Data under study Start Marker

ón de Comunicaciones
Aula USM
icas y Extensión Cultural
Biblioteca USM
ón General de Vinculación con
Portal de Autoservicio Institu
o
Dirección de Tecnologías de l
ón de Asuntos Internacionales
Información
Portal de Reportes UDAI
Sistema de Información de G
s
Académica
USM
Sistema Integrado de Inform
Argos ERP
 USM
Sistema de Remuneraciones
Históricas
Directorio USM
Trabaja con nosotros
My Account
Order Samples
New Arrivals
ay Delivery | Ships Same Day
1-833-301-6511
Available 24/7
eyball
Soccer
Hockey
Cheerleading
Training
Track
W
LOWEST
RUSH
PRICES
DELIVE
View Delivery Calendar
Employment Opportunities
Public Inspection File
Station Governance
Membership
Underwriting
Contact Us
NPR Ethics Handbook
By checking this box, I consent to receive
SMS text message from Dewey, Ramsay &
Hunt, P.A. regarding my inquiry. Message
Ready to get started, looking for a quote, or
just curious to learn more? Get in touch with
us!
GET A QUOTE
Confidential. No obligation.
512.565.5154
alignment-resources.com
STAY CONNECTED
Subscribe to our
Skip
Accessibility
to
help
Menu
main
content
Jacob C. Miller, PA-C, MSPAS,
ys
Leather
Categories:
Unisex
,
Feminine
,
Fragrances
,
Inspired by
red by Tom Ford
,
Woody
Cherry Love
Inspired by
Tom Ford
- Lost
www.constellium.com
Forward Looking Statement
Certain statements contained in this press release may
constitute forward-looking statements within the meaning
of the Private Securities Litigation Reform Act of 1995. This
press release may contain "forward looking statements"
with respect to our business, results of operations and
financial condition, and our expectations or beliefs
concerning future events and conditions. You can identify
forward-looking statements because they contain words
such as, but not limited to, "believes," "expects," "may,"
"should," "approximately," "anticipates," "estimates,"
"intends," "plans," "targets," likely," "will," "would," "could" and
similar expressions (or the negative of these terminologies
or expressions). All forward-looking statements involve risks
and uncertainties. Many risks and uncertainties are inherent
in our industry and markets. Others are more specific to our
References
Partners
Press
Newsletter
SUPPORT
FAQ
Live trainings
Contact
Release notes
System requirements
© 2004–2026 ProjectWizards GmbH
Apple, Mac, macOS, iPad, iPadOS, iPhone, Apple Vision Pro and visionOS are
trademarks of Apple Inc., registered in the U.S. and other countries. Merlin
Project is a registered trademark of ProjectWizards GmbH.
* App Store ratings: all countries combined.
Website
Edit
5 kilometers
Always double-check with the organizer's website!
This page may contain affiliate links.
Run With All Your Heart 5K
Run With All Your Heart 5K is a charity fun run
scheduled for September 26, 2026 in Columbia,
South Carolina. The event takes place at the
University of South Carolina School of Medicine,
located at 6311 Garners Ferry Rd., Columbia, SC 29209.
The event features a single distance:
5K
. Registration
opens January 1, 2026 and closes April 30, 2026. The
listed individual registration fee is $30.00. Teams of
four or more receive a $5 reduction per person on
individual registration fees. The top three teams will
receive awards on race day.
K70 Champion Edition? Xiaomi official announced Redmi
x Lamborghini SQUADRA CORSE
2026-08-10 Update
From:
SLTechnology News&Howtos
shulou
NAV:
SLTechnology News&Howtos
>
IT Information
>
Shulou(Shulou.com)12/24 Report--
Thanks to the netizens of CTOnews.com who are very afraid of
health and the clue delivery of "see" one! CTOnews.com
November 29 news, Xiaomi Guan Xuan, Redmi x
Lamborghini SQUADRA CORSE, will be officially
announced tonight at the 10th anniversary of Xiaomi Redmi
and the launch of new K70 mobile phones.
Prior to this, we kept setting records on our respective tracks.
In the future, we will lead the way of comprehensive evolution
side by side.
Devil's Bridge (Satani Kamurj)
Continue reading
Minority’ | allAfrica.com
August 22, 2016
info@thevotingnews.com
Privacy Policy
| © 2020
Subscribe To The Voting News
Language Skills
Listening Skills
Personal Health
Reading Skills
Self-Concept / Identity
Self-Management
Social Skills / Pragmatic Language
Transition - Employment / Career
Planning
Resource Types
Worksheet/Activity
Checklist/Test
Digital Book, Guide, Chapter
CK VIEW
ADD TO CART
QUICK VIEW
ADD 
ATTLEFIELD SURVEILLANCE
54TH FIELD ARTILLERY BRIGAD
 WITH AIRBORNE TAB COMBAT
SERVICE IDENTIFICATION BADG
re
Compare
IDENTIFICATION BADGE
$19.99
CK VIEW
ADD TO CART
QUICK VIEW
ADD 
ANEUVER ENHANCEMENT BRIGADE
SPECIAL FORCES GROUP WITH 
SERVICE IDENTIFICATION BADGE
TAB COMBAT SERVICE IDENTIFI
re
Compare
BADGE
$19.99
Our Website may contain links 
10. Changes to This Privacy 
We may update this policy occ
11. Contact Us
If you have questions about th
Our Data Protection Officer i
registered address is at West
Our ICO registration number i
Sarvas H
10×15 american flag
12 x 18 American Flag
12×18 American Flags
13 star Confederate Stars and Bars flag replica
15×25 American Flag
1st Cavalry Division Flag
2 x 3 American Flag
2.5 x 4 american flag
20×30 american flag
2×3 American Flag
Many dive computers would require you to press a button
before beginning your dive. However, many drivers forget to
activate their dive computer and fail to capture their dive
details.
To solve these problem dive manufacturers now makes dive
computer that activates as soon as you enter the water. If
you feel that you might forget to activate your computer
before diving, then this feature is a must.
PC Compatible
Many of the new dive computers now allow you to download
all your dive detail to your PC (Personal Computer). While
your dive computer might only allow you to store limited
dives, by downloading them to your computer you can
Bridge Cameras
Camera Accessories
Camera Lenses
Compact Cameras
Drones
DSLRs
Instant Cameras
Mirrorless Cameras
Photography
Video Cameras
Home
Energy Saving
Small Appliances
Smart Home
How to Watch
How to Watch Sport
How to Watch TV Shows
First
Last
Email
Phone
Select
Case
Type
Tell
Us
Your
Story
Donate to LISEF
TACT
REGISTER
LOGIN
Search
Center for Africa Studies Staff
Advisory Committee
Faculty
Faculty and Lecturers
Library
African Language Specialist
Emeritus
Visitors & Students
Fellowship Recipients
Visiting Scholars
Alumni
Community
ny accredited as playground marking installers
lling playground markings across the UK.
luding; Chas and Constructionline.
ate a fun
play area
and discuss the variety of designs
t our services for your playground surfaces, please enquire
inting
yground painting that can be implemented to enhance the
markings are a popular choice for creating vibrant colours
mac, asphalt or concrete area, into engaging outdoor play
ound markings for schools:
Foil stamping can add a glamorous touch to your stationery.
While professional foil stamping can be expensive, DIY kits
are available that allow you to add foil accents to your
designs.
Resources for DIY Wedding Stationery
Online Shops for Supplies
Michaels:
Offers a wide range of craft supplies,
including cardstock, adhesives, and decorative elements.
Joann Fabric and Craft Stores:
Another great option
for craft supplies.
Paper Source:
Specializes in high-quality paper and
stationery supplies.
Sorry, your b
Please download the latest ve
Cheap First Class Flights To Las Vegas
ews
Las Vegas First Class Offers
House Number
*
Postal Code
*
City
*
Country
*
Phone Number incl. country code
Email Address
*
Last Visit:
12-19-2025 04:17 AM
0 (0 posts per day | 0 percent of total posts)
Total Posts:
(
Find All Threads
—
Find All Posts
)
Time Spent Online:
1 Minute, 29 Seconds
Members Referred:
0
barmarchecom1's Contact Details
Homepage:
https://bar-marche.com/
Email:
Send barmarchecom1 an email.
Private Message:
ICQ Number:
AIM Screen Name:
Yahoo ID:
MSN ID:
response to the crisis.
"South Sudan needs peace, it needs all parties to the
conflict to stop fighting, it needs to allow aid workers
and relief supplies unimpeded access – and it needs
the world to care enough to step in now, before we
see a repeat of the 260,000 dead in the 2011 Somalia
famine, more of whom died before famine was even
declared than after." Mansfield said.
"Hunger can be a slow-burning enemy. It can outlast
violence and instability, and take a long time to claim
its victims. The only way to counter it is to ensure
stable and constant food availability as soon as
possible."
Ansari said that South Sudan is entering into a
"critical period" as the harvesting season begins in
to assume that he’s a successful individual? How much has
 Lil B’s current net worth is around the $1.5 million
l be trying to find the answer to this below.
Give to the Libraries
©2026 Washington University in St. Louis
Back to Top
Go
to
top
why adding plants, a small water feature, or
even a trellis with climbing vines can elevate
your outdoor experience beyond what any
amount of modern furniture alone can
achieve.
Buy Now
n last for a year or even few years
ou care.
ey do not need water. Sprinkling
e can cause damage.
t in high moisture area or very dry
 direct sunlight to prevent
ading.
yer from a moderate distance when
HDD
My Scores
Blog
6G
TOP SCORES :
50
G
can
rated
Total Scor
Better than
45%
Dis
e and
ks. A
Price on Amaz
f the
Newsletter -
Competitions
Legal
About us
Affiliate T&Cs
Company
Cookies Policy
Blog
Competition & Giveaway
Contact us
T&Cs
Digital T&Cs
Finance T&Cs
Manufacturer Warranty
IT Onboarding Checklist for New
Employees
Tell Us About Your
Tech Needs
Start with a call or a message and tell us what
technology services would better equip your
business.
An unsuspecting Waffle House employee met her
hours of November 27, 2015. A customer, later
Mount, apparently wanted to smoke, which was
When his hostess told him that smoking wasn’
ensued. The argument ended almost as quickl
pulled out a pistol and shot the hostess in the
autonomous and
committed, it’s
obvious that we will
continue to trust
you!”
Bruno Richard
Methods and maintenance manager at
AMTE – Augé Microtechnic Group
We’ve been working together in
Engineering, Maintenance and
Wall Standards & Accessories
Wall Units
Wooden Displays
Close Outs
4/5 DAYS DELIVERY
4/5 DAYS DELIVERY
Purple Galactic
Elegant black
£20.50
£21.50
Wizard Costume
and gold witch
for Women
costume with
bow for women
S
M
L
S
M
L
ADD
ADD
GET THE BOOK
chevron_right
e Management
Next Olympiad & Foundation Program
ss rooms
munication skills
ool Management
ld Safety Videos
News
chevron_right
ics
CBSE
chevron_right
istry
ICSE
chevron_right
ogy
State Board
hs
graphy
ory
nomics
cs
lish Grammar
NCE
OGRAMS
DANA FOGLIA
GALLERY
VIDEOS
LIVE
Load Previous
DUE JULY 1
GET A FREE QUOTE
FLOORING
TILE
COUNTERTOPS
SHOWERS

Data under study End Marker

_The problem_. In the listing above, locate the line containing "Please download the latest ve" and the line containing "response to the crisis.". Transcribe those two lines and everything between them, exactly as written.

_Task output_.
Please download the latest ve
Cheap First Class Flights To Las Vegas
ews
Las Vegas First Class Offers
House Number
*
Postal Code
*
City
*
Country
*
Phone Number incl. country code
Email Address
*
Last Visit:
12-19-2025 04:17 AM
0 (0 posts per day | 0 percent of total posts)
Total Posts:
(
Find All Threads
—
Find All Posts
)
Time Spent Online:
1 Minute, 29 Seconds
Members Referred:
0
barmarchecom1's Contact Details
Homepage:
https://bar-marche.com/
Email:
Send barmarchecom1 an email.
Private Message:
ICQ Number:
AIM Screen Name:
Yahoo ID:
MSN ID:
response to the crisis.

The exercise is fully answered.